Ahead of the conference, I am putting some thoughts together for some of the highlight panels and presentations as a guide for anyone who isn’t able to attend. My perspective will be drawn from my own area of expertise: highly-specialised recruitment and staffing for projects in the oil and gas, construction and infrastructure sectors.
Next Generation Oil & Gas
At World Monitoring, I’m building a forward-looking business so I will be paying close attention to a training and education for young people, and the push and pull factors that determine how the next generation of oil and gas operators will shape the sector.
The keynote panel ‘Securing Generation 2035’ sets out to address “the changes that will take place in how we work and what our industry needs to do to attract and retain the talent.” The panel makes it clear that learning from and involving other sectors in addition to a traditional siloed approach will be crucial for the future, and I agree.
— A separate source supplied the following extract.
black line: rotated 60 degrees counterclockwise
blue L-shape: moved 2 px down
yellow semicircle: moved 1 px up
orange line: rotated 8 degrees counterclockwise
Our work covers the oil and gas, construction and infrastructure sectors in Kazakhstan and we are tasked to find the right people for the job, whatever the job. Transferrable skills and comparable experiences are going to be the watch-words of recruitment in the future. As industries diversify, we must make room for integrating the experiences and skill-sets that will help each grow and thrive.
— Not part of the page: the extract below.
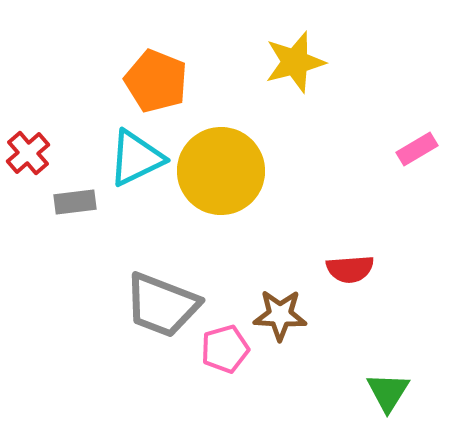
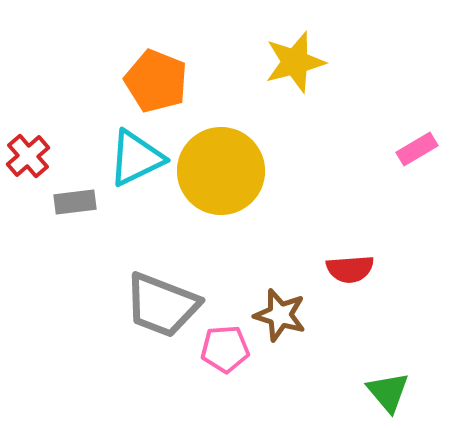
red cross: moved 3 px down
brown star: rotated 14 degrees clockwise
pink pentagon: rotated 12 degrees clockwise
green triangle: rotated 12 degrees counterclockwise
As we look ahead to the future of the oil and gas sector, there is no question that technology and automation will continue to improve safety, efficiency and speed — but what will technology do for manpower? Are we moving from Human Resources to ‘Humanoid Resources’?
The keynote panel ‘Artificial Intelligence’ will address the joint opportunity and challenge of introducing AI into the oil and gas industry. The panel is comprised of business figures and analysts, but intriguingly we will also hear from Dr Mariarosaria Taddeo, an academic from University of Oxford’s Digital Ethics Lab who specialises in ethics and trust in data science and artificial intelligence. In our sector, high-pressure environments are commonplace, and from boardrooms to oil-platforms teams are built on trust. Introducing an element of artificial intelligence will have to be finely balanced and slowly, carefully implemented so that that depth of skills is not lost in pursuit of breadth of skills.
Several of the world’s leading multi-national oil companies have a common interest in Kazakhstan via their involvement in the North Caspian Sea Production Sharing Agreement that governs exploration of the enormous Kashagan Field.
Many of those same oil majors will be represented at SPE Offshore 2019, so it will be interesting to see what attention is given to the rapidly changing and maturing business environment in Kazakhstan. With news from the World Bank over the summer that ‘unprecedented system-wide reforms aimed at improving the business climate’ have catapulted Kazakhstan into the top 30 performers in the 2019 Doing Business report, appetites may have increased for foreign investment. So, it will be interesting to see how and where Kazakhstan’s role in the oil and gas market is addressed.
World Monitoring is committed to developing local content capacity and championing domestic skills, education and expertise across Kazakhstan. We welcome the interest of foreign businesses in Kazakhstan and look forward to working together and contributing to the country’s emergence as a global centre of excellence for oil and gas, infrastructure and construction.